BRIEF -> Below are some records. Pull every line that contains the word "Candles".

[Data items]
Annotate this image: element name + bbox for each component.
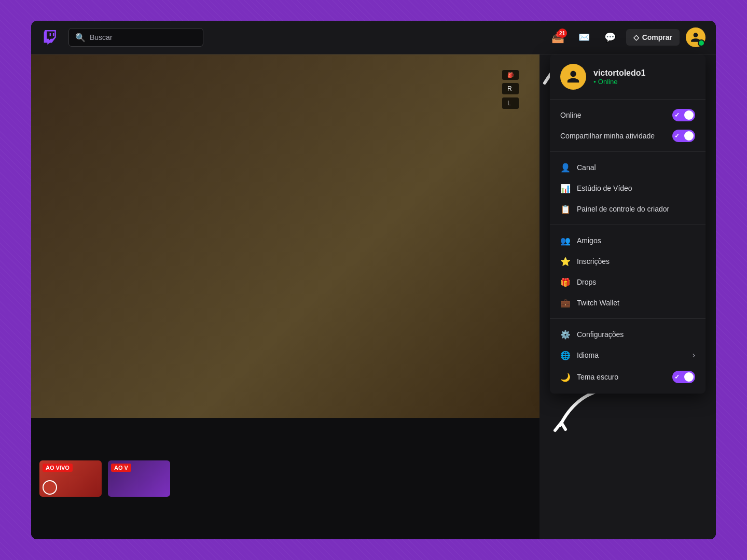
activity-toggle-knob (684, 131, 694, 141)
drops-icon: 🎁 (560, 277, 571, 287)
online-toggle[interactable] (672, 109, 695, 121)
dropdown-header: victortoledo1 Online (550, 54, 706, 100)
thumbnails-bar: AO VIVO AO V (31, 418, 540, 539)
dropdown-item-canal[interactable]: 👤 Canal (550, 157, 706, 178)
drops-label: Drops (577, 278, 596, 286)
dropdown-item-inscricoes[interactable]: ⭐ Inscrições (550, 251, 706, 272)
thumbnail-2[interactable]: AO V (108, 460, 170, 497)
activity-toggle[interactable] (672, 130, 695, 142)
notifications-button[interactable]: 📥 21 (548, 27, 568, 47)
dropdown-item-painel[interactable]: 📋 Painel de controle do criador (550, 199, 706, 219)
user-avatar-icon (690, 32, 701, 43)
tema-toggle-knob (684, 372, 694, 382)
thumbnail-1[interactable]: AO VIVO (39, 460, 102, 497)
painel-label: Painel de controle do criador (577, 205, 669, 213)
painel-icon: 📋 (560, 204, 571, 214)
activity-toggle-label: Compartilhar minha atividade (560, 132, 655, 140)
tema-icon: 🌙 (560, 372, 571, 382)
dropdown-item-amigos[interactable]: 👥 Amigos (550, 230, 706, 251)
navbar: 🔍 Buscar 📥 21 ✉️ 💬 ◇ Comprar (31, 21, 716, 54)
search-icon: 🔍 (75, 33, 86, 43)
dropdown-item-tema[interactable]: 🌙 Tema escuro (550, 366, 706, 388)
search-placeholder: Buscar (90, 33, 113, 41)
amigos-label: Amigos (577, 236, 601, 245)
live-badge-2: AO V (111, 464, 131, 472)
dropdown-item-estudio[interactable]: 📊 Estúdio de Vídeo (550, 178, 706, 199)
navbar-right: 📥 21 ✉️ 💬 ◇ Comprar (548, 27, 706, 47)
live-badge-1: AO VIVO (43, 464, 73, 472)
dropdown-username: victortoledo1 (593, 68, 645, 78)
canal-icon: 👤 (560, 162, 571, 173)
config-label: Configurações (577, 330, 624, 339)
dropdown-user-info: victortoledo1 Online (593, 68, 645, 86)
hud-items: 🎒 R L (502, 70, 519, 109)
crown-icon: ◇ (633, 33, 639, 41)
twitch-logo[interactable] (42, 28, 60, 47)
notif-badge: 21 (558, 29, 567, 38)
inscricoes-label: Inscrições (577, 257, 610, 265)
navbar-left: 🔍 Buscar (42, 28, 203, 47)
settings-section: ⚙️ Configurações 🌐 Idioma › 🌙 Tema escur… (550, 319, 706, 394)
toggle-knob (684, 110, 694, 120)
config-icon: ⚙️ (560, 329, 571, 340)
dropdown-item-config[interactable]: ⚙️ Configurações (550, 324, 706, 345)
canal-label: Canal (577, 163, 596, 172)
social-section: 👥 Amigos ⭐ Inscrições 🎁 Drops 💼 Twitch W… (550, 225, 706, 319)
main-container: 🔍 Buscar 📥 21 ✉️ 💬 ◇ Comprar (31, 21, 716, 539)
inscricoes-icon: ⭐ (560, 256, 571, 267)
dropdown-item-drops[interactable]: 🎁 Drops (550, 272, 706, 292)
dropdown-item-wallet[interactable]: 💼 Twitch Wallet (550, 292, 706, 313)
idioma-arrow: › (693, 351, 695, 360)
dropdown-avatar (560, 64, 586, 90)
search-bar[interactable]: 🔍 Buscar (68, 28, 203, 47)
whispers-button[interactable]: 💬 (600, 27, 620, 47)
idioma-icon: 🌐 (560, 350, 571, 360)
creator-section: 👤 Canal 📊 Estúdio de Vídeo 📋 Painel de c… (550, 152, 706, 225)
idioma-label: Idioma (577, 351, 599, 359)
amigos-icon: 👥 (560, 235, 571, 246)
online-toggle-label: Online (560, 111, 581, 119)
tema-toggle[interactable] (672, 371, 695, 383)
user-avatar-button[interactable] (686, 27, 706, 47)
comprar-button[interactable]: ◇ Comprar (626, 29, 680, 46)
comprar-label: Comprar (642, 33, 672, 41)
wallet-label: Twitch Wallet (577, 299, 619, 307)
activity-toggle-row: Compartilhar minha atividade (550, 125, 706, 146)
chat-icon: 💬 (604, 32, 616, 43)
wallet-icon: 💼 (560, 298, 571, 308)
online-toggle-row: Online (550, 105, 706, 125)
dropdown-item-idioma[interactable]: 🌐 Idioma › (550, 345, 706, 366)
message-icon: ✉️ (578, 32, 590, 43)
tema-label: Tema escuro (577, 373, 618, 381)
dropdown-status: Online (593, 78, 645, 86)
twitch-logo-icon (44, 30, 58, 45)
messages-button[interactable]: ✉️ (574, 27, 594, 47)
user-dropdown: victortoledo1 Online Online Compartilhar… (550, 54, 706, 394)
dropdown-toggles-section: Online Compartilhar minha atividade (550, 100, 706, 152)
estudio-icon: 📊 (560, 183, 571, 193)
estudio-label: Estúdio de Vídeo (577, 184, 632, 192)
dropdown-avatar-icon (566, 69, 580, 84)
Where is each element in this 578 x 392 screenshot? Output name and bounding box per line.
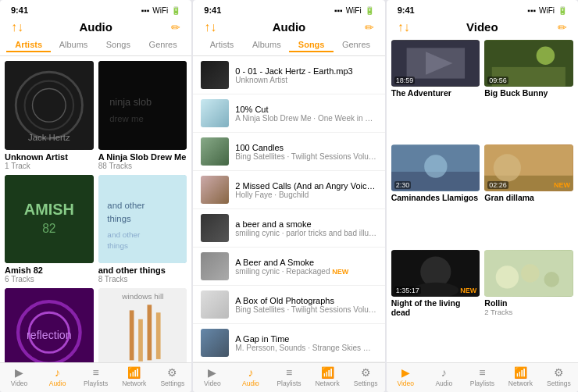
header-title-1: Audio: [79, 20, 112, 34]
new-badge-gran: NEW: [554, 181, 570, 189]
song-info: A Beer and A Smoke smiling cynic · Repac…: [235, 258, 376, 276]
bottom-nav-3: ▶ Video ♪ Audio ≡ Playlists 📶 Network ⚙ …: [387, 362, 578, 392]
artist-thumb: and other things and other things: [98, 175, 187, 264]
list-item[interactable]: Jack Hertz Unknown Artist 1 Track: [5, 61, 94, 170]
status-icons-3: ▪▪▪ WiFi 🔋: [527, 6, 567, 15]
song-subtitle: Bing Satellites · Twilight Sessions Volu…: [235, 152, 376, 161]
list-item[interactable]: A Gap in Time M. Persson, Sounds · Stran…: [193, 324, 384, 362]
edit-icon-2[interactable]: ✏: [365, 21, 374, 34]
song-title: A Beer and A Smoke: [235, 258, 376, 267]
audio-nav-icon: ♪: [55, 366, 60, 379]
song-info: A Box of Old Photographs Bing Satellites…: [235, 296, 376, 314]
header-title-3: Video: [466, 20, 498, 34]
sort-icon-1[interactable]: ↑↓: [11, 20, 23, 34]
list-item[interactable]: AMISH 82 Amish 82 6 Tracks: [5, 175, 94, 284]
video-title: The Adventurer: [391, 88, 480, 98]
list-item[interactable]: A Beer and A Smoke smiling cynic · Repac…: [193, 248, 384, 286]
list-item[interactable]: and other things and other things and ot…: [98, 175, 187, 284]
video-duration: 02:26: [487, 181, 508, 189]
svg-text:things: things: [107, 241, 128, 249]
signal-icon: ▪▪▪: [141, 6, 150, 15]
list-item[interactable]: 0 - 01 - Jack Hertz - Earth.mp3 Unknown …: [193, 56, 384, 94]
song-title: 10% Cut: [235, 105, 376, 114]
nav-video-1[interactable]: ▶ Video: [0, 366, 38, 387]
video-title: Caminandes Llamigos: [391, 193, 480, 202]
list-item[interactable]: 100 Candles Bing Satellites · Twilight S…: [193, 133, 384, 171]
video-title: Big Buck Bunny: [484, 88, 573, 98]
sort-icon-2[interactable]: ↑↓: [204, 20, 216, 34]
list-item[interactable]: 2 Missed Calls (And an Angry Voice... Ho…: [193, 171, 384, 209]
list-item[interactable]: ninja slob drew me A Ninja Slob Drew Me …: [98, 61, 187, 170]
song-thumbnail: [201, 329, 229, 357]
list-item[interactable]: 18:59 The Adventurer: [391, 40, 480, 140]
list-item[interactable]: windows hill windows hill: [98, 288, 187, 362]
tab-artists-1[interactable]: Artists: [6, 38, 51, 52]
list-item[interactable]: reflection reflection: [5, 288, 94, 362]
list-item[interactable]: 1:35:17 NEW Night of the living dead: [391, 250, 480, 359]
list-item[interactable]: a beer and a smoke smiling cynic · parlo…: [193, 209, 384, 248]
tab-albums-1[interactable]: Albums: [51, 38, 95, 52]
song-info: 100 Candles Bing Satellites · Twilight S…: [235, 143, 376, 161]
edit-icon-3[interactable]: ✏: [558, 21, 567, 34]
nav-network-1[interactable]: 📶 Network: [115, 366, 153, 387]
nav-label-settings-2: Settings: [354, 380, 378, 387]
video-title: Gran dillama: [484, 193, 573, 202]
tab-songs-2[interactable]: Songs: [289, 38, 334, 52]
nav-video-2[interactable]: ▶ Video: [193, 366, 231, 387]
list-item[interactable]: 02:26 NEW Gran dillama: [484, 144, 573, 244]
nav-audio-2[interactable]: ♪ Audio: [231, 366, 269, 387]
nav-label-playlists-2: Playlists: [277, 380, 301, 387]
audio-nav-icon-3: ♪: [441, 366, 447, 379]
sort-icon-3[interactable]: ↑↓: [398, 20, 410, 34]
list-item[interactable]: 09:56 Big Buck Bunny: [484, 40, 573, 140]
nav-audio-3[interactable]: ♪ Audio: [425, 366, 463, 387]
nav-playlists-3[interactable]: ≡ Playlists: [463, 366, 501, 387]
nav-video-3[interactable]: ▶ Video: [387, 366, 425, 387]
tab-genres-2[interactable]: Genres: [334, 38, 378, 52]
songs-list: 0 - 01 - Jack Hertz - Earth.mp3 Unknown …: [193, 56, 384, 362]
network-nav-icon-2: 📶: [321, 366, 334, 379]
artist-name: and other things: [98, 265, 187, 275]
tab-albums-2[interactable]: Albums: [244, 38, 289, 52]
nav-label-audio-2: Audio: [242, 380, 259, 387]
tab-genres-1[interactable]: Genres: [141, 38, 185, 52]
video-title: Night of the living dead: [391, 298, 480, 317]
artist-thumb: ninja slob drew me: [98, 61, 187, 150]
list-item[interactable]: Rollin 2 Tracks: [484, 250, 573, 359]
artist-tracks: 6 Tracks: [5, 275, 94, 283]
nav-settings-2[interactable]: ⚙ Settings: [347, 366, 385, 387]
nav-audio-1[interactable]: ♪ Audio: [38, 366, 77, 387]
status-icons-1: ▪▪▪ WiFi 🔋: [141, 6, 181, 15]
list-item[interactable]: 2:30 Caminandes Llamigos: [391, 144, 480, 244]
svg-text:reflection: reflection: [27, 330, 72, 342]
nav-video-label-1: Video: [11, 380, 28, 387]
nav-playlists-2[interactable]: ≡ Playlists: [269, 366, 308, 387]
video-subtitle: 2 Tracks: [484, 308, 573, 316]
tabs-1: Artists Albums Songs Genres: [0, 37, 191, 56]
tab-songs-1[interactable]: Songs: [96, 38, 141, 52]
edit-icon-1[interactable]: ✏: [171, 21, 180, 34]
tab-artists-2[interactable]: Artists: [199, 38, 244, 52]
song-info: 0 - 01 - Jack Hertz - Earth.mp3 Unknown …: [235, 66, 376, 84]
status-bar-3: 9:41 ▪▪▪ WiFi 🔋: [387, 0, 578, 17]
nav-network-2[interactable]: 📶 Network: [309, 366, 347, 387]
nav-settings-3[interactable]: ⚙ Settings: [540, 366, 578, 387]
song-thumbnail: [201, 137, 229, 166]
svg-text:AMISH: AMISH: [24, 201, 74, 218]
nav-network-3[interactable]: 📶 Network: [501, 366, 540, 387]
video-duration: 2:30: [394, 181, 412, 189]
nav-playlists-1[interactable]: ≡ Playlists: [77, 366, 115, 387]
list-item[interactable]: A Box of Old Photographs Bing Satellites…: [193, 286, 384, 324]
nav-settings-1[interactable]: ⚙ Settings: [153, 366, 191, 387]
artist-thumb: Jack Hertz: [5, 61, 94, 150]
list-item[interactable]: 10% Cut A Ninja Slob Drew Me · One Week …: [193, 94, 384, 133]
song-title: a beer and a smoke: [235, 219, 376, 229]
status-time-3: 9:41: [398, 5, 415, 15]
panel-video: 9:41 ▪▪▪ WiFi 🔋 ↑↓ Video ✏ 18:59 The Adv…: [387, 0, 578, 392]
svg-point-43: [521, 264, 540, 283]
status-icons-2: ▪▪▪ WiFi 🔋: [334, 6, 374, 15]
svg-point-44: [544, 272, 560, 287]
svg-point-39: [420, 256, 451, 287]
svg-rect-23: [147, 305, 152, 361]
svg-text:ninja slob: ninja slob: [109, 96, 152, 108]
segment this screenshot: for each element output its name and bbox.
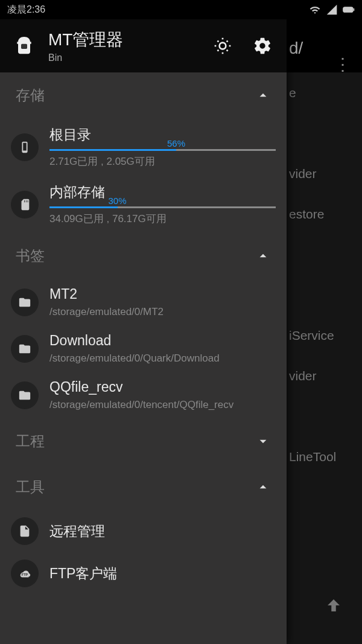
- folder-icon: [11, 335, 39, 363]
- bookmark-name: MT2: [49, 286, 276, 302]
- background-file-panel: d/ ⋮ eviderestoreiServiceviderLineTool: [287, 19, 362, 644]
- background-list-item[interactable]: [287, 477, 362, 517]
- storage-name: 根目录: [49, 126, 276, 144]
- svg-rect-1: [354, 8, 354, 11]
- status-bar: 凌晨2:36: [0, 0, 362, 19]
- section-label: 书签: [16, 246, 45, 266]
- sdcard-icon: [11, 191, 39, 218]
- section-label: 工程: [16, 432, 45, 451]
- bookmark-name: QQfile_recv: [49, 379, 276, 395]
- tool-name: FTP客户端: [49, 564, 276, 583]
- tool-item[interactable]: 远程管理: [0, 510, 287, 552]
- settings-button[interactable]: [253, 36, 272, 56]
- background-list-item[interactable]: vider: [287, 153, 362, 194]
- background-list-item[interactable]: e: [287, 72, 362, 113]
- storage-progress: 30%: [49, 206, 276, 208]
- ftp-icon: FTP: [11, 560, 39, 587]
- bookmark-name: Download: [49, 333, 276, 349]
- section-header-storage[interactable]: 存储: [0, 72, 287, 118]
- section-header-tools[interactable]: 工具: [0, 464, 287, 510]
- section-label: 工具: [16, 477, 45, 497]
- chevron-up-icon: [255, 248, 271, 264]
- folder-icon: [11, 289, 39, 316]
- app-icon: [12, 34, 36, 58]
- tool-name: 远程管理: [49, 522, 276, 541]
- storage-detail: 34.09G已用 , 76.17G可用: [49, 212, 276, 226]
- wifi-icon: [309, 4, 321, 16]
- app-title: MT管理器: [48, 28, 213, 51]
- chevron-up-icon: [255, 479, 271, 495]
- bookmark-path: /storage/emulated/0/tencent/QQfile_recv: [49, 399, 276, 411]
- file-icon: [11, 517, 39, 545]
- background-list-item[interactable]: estore: [287, 194, 362, 234]
- storage-detail: 2.71G已用 , 2.05G可用: [49, 155, 276, 168]
- storage-name: 内部存储: [49, 183, 276, 202]
- chevron-up-icon: [255, 88, 271, 103]
- background-list-item[interactable]: vider: [287, 355, 362, 396]
- background-list-item[interactable]: LineTool: [287, 436, 362, 477]
- bookmark-item[interactable]: MT2 /storage/emulated/0/MT2: [0, 279, 287, 325]
- svg-rect-2: [21, 44, 27, 49]
- navigation-drawer: MT管理器 Bin 存储 根目录 56%: [0, 19, 287, 644]
- section-header-bookmarks[interactable]: 书签: [0, 233, 287, 279]
- svg-point-3: [220, 43, 226, 49]
- drawer-header: MT管理器 Bin: [0, 19, 287, 72]
- background-list-item[interactable]: [287, 234, 362, 275]
- storage-item[interactable]: 根目录 56% 2.71G已用 , 2.05G可用: [0, 118, 287, 176]
- battery-icon: [343, 4, 355, 16]
- background-list-item[interactable]: [287, 517, 362, 558]
- bookmark-path: /storage/emulated/0/MT2: [49, 306, 276, 318]
- svg-text:FTP: FTP: [22, 573, 28, 576]
- signal-icon: [326, 4, 338, 16]
- tool-item[interactable]: FTP FTP客户端: [0, 552, 287, 595]
- bookmark-item[interactable]: Download /storage/emulated/0/Quark/Downl…: [0, 325, 287, 372]
- phone-icon: [11, 133, 39, 161]
- storage-item[interactable]: 内部存储 30% 34.09G已用 , 76.17G可用: [0, 176, 287, 233]
- section-header-project[interactable]: 工程: [0, 418, 287, 464]
- background-list-item[interactable]: [287, 275, 362, 315]
- background-list-item[interactable]: [287, 396, 362, 436]
- app-subtitle: Bin: [48, 53, 213, 63]
- theme-toggle-button[interactable]: [213, 36, 232, 56]
- overflow-menu-icon[interactable]: ⋮: [334, 54, 351, 74]
- bookmark-item[interactable]: QQfile_recv /storage/emulated/0/tencent/…: [0, 372, 287, 418]
- status-time: 凌晨2:36: [7, 4, 45, 16]
- folder-icon: [11, 381, 39, 409]
- svg-rect-5: [23, 142, 27, 150]
- background-list-item[interactable]: iService: [287, 315, 362, 355]
- storage-progress: 56%: [49, 149, 276, 151]
- svg-rect-0: [343, 7, 353, 13]
- background-list-item[interactable]: [287, 113, 362, 153]
- status-icons: [309, 4, 355, 16]
- chevron-down-icon: [255, 433, 271, 449]
- background-path: d/: [289, 39, 303, 58]
- bookmark-path: /storage/emulated/0/Quark/Download: [49, 352, 276, 365]
- section-label: 存储: [16, 86, 45, 105]
- scroll-top-button[interactable]: [325, 596, 343, 617]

WRITTEN SOLUTION ->
list-item[interactable]: 100 Candles Bing Satellites · Twilight S…: [193, 133, 384, 171]
song-info: 100 Candles Bing Satellites · Twilight S…: [235, 143, 376, 161]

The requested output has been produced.